Quote:
Originally Posted by trunksia&witgor
Ja tego nie pojmuję  U nas jest żelazna zasada- to co w misce trzeba zjeść, bo innego nie będzie i koniec. I tak o to i kot i pies chodzą dookoła misek z chrupkami, jedna miauczy, druga się wpatruje w lodówkę i szafkę. Ale nie ma zmiłuj! Jemy to co jest  Pies z jedzeniem w misce z głodu nie padnie  A za to potem szanuje szkoleniową kiełbasę 
|
Wiem, do tej pory tez wyznawalam taka zasade, tylko... od jakiegos czasu mam kota, ktory nie dojadal we wczesnym dziecinstwie, w zwiazku z tym napycha sie do oporu (do tej pory myslalam, ze kot zje tyle, ile jest glodny), tzn dopoki nie przestanie moc chodzic. wyzera nawet ze psiej miski.

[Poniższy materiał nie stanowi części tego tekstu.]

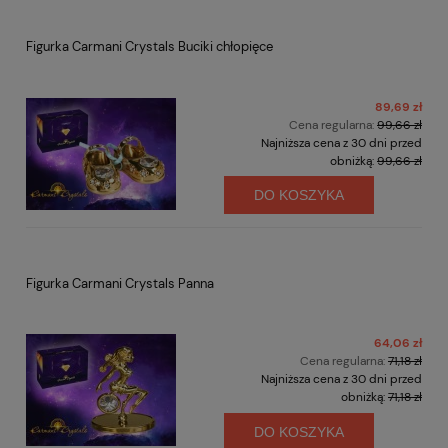
Figurka Carmani Crystals Buciki chłopięce
89,69 zł
Cena regularna:
99,66 zł
Najniższa cena z 30 dni przed
obniżką:
99,66 zł
DO KOSZYKA
Figurka Carmani Crystals Panna
64,06 zł
Cena regularna:
71,18 zł
Najniższa cena z 30 dni przed
obniżką:
71,18 zł
DO KOSZYKA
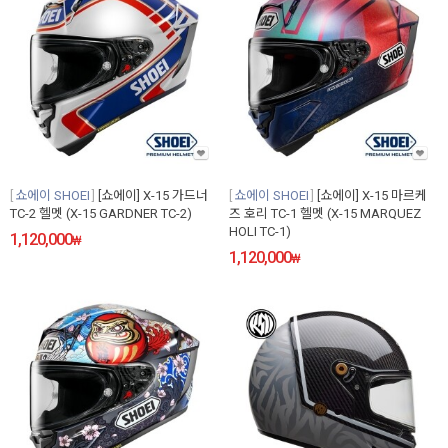
쇼에이 SHOEI
[쇼에이] X-15 가드너
쇼에이 SHOEI
[쇼에이] X-15 마르케
TC-2 헬멧 (X-15 GARDNER TC-2)
즈 호리 TC-1 헬멧 (X-15 MARQUEZ
HOLI TC-1)
1,120,000
₩
1,120,000
₩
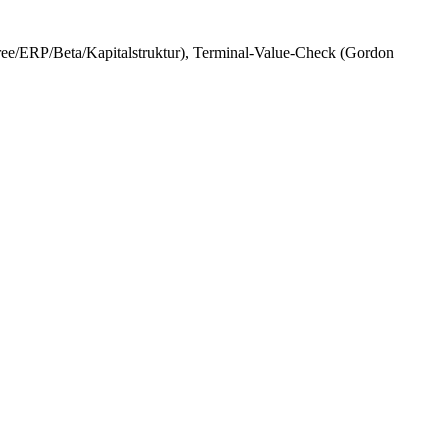
ree/ERP/Beta/Kapitalstruktur), Terminal-Value-Check (Gordon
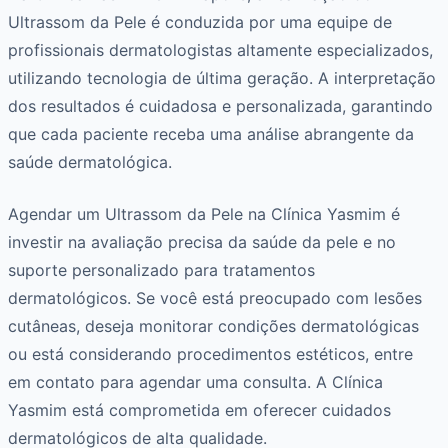
Ultrassom da Pele é conduzida por uma equipe de
profissionais dermatologistas altamente especializados,
utilizando tecnologia de última geração. A interpretação
dos resultados é cuidadosa e personalizada, garantindo
que cada paciente receba uma análise abrangente da
saúde dermatológica.
Agendar um Ultrassom da Pele na Clínica Yasmim é
investir na avaliação precisa da saúde da pele e no
suporte personalizado para tratamentos
dermatológicos. Se você está preocupado com lesões
cutâneas, deseja monitorar condições dermatológicas
ou está considerando procedimentos estéticos, entre
em contato para agendar uma consulta. A Clínica
Yasmim está comprometida em oferecer cuidados
dermatológicos de alta qualidade.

No i nie mialam psa, ktoremu by tak ziobra sterczaly, jak Biesowi ostatnio

. I ktory by bojkotowal miske nawet 3-dniową. Kregoslup, zeberka, kosci biodrowe - wszystko na wierzchu - on spedza ok 12 h na dworzu, a zima idzie

i jest coarz zimniej. Siedzial na dworzu i wyl godzinam (Podobno tchorzofretki potrafia w czasie rui zejsc smiertelnie od niejedzenia...)
wiec mi po prostu zal biedaka.
PS. po prostu zaczelam mu robic zupki miesno-warzywne, i tyle. Pomalu nadrabia boczki.